You won’t find Jerome Whelan’s name in Allen J. Hubin’s Crime Fiction IV, at least not under that name. You will find him, however, in the online Addenda that preceded the Revised CFIV, which has not yet published. The entry appeared then as follows:

      BRIEN, R. N. Pseudonym of Jerome Bernard Whelan.
         The Missing Solicitor. Skeffington, 1952 [Eng.]

   Four or five copies of the book are currently being offered for sale on the Internet, so it is not especially uncommon. Nonetheless, not only was Mr. Whelan an author new to CFIV, but so was the title itself, even under the pen name, having escaped notice for one reason or another through four editions of the Hubin bibliography.
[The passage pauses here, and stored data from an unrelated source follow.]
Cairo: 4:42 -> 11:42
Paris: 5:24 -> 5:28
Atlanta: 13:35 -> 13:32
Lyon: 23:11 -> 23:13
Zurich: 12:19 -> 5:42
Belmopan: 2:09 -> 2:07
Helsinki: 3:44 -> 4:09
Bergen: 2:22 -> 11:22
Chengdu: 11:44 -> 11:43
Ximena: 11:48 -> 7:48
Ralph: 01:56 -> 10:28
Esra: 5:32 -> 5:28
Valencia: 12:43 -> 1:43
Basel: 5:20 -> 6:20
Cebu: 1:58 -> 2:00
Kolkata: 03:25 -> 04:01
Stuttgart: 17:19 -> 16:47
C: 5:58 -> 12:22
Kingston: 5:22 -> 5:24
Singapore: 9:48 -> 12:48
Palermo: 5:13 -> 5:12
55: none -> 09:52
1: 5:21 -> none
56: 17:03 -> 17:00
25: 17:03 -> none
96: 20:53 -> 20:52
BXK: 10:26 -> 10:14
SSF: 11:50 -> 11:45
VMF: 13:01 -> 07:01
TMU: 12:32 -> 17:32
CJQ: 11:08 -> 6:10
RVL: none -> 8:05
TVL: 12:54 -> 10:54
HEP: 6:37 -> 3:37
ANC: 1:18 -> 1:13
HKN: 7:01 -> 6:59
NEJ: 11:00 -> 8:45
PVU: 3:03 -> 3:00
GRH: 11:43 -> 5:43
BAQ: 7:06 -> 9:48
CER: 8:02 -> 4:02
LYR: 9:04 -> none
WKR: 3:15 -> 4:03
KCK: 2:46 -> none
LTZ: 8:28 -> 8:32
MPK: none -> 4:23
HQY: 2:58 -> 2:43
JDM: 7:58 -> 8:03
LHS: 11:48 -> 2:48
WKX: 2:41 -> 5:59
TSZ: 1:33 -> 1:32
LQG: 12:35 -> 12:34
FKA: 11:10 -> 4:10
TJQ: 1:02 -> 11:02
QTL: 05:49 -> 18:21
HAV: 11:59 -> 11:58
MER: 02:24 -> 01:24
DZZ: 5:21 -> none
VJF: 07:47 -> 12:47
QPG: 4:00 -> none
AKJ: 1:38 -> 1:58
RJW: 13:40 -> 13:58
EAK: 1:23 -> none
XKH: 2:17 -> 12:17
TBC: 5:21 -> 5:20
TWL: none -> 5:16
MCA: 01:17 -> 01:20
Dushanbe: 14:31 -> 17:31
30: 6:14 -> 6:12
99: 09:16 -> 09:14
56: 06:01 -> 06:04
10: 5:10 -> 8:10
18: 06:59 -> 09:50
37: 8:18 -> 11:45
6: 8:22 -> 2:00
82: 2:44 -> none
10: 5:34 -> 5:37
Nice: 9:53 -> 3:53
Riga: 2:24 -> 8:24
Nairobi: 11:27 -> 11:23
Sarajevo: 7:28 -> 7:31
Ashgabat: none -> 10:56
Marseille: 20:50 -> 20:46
   At the moment I cannot tell you exactly what the mystery in The Missing Solicitor is about, but I have a pretty good guess. In a recent email to Al Hubin, Edward Whelan, a barrister in England, said “Jerome (my father) was a solicitor himself, and obviously did not want any of his clients to know that he had a secret fantasy world of arsenic poisoning and stolen bearer bonds.”

   According to Edward, as he mentions in the same email, the name R. N. Brien came from a variation on his mother’s maiden name. There was also only the one novel, which his father always spoke about in a deprecating fashion.

   Jerome Whelan went on to become a noted tax advisor and a director of the Ionian Bank in London. He was born in Cork in 1911 and died on 14 Feb 2007.